GRAND JUNCTION, Colo. — Walmart will have to review its employment and internal hiring policies across the corporation as part of a settlement in a discrimination lawsuit brought by federal prosecutors last year.

That's according to U.S. Attorney Jason Dunn and the Department of Justice Civil Rights Division, who sued the mega-corporation after Naval Petty Officer Third Class Lindsey Hunger alleged that Walmart violated her rights.

Hunger said the company in 2016 failed to offer her employment at the Walmart store located at 2545 Rimrock Ave. in Grand Junction because of her upcoming Naval Reserve commitments.

According to the suit, Hunger at the time was raising two children and unable to find other employment. 
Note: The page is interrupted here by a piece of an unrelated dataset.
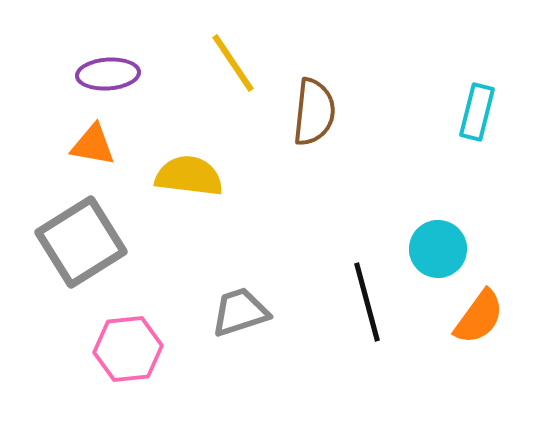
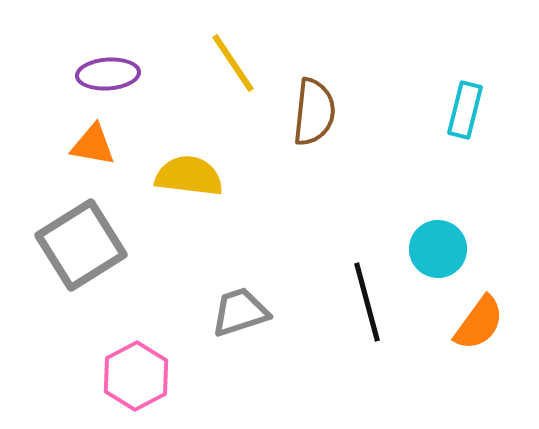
cyan rectangle: moved 12 px left, 2 px up
gray square: moved 3 px down
orange semicircle: moved 6 px down
pink hexagon: moved 8 px right, 27 px down; rotated 22 degrees counterclockwise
RELATED: Federal prosecutors allege Walmart refused to hire reservist

Walmart also agreed under the settlement to revise its hiring policies to include the following language:  

“Walmart prohibits discrimination against individuals, including applicants, based on their military service (including required military training obligations) or membership in the uniformed services.”  

Walmart will also ensure that “all supervisors, managers, and administrative staff” in the Grand Junction store at issue receive training — developed in consultation with the United States —“on the requirements of USERRA and on employees’ and service members’ rights and obligations under the statute," the U.S. Attorney's Office said in announcing the settlement.

“It is an honor to represent the men and women of our armed forces and ensure that their military training commitments do not deter employers from hiring them,” said U.S. Attorney Jason Dunn.  “By obtaining Walmart’s agreement to amend its national hiring practices, this case will have a lasting impact.”

Hunger will also receive backpay under the settlement terms. 

In an emailed statement, Walmart said:

"Walmart respects all of our active, reserve and veteran military members and we hire more veterans and military members than any other company in America. This was an unfortunate situation and we’re glad we could resolve the case with the Department of Justice and Ms. Hunger. We’ve also updated our policy to reinforce that employment protections for military members apply during the hiring process. We appreciate Ms. Hunger’s service and wish her well."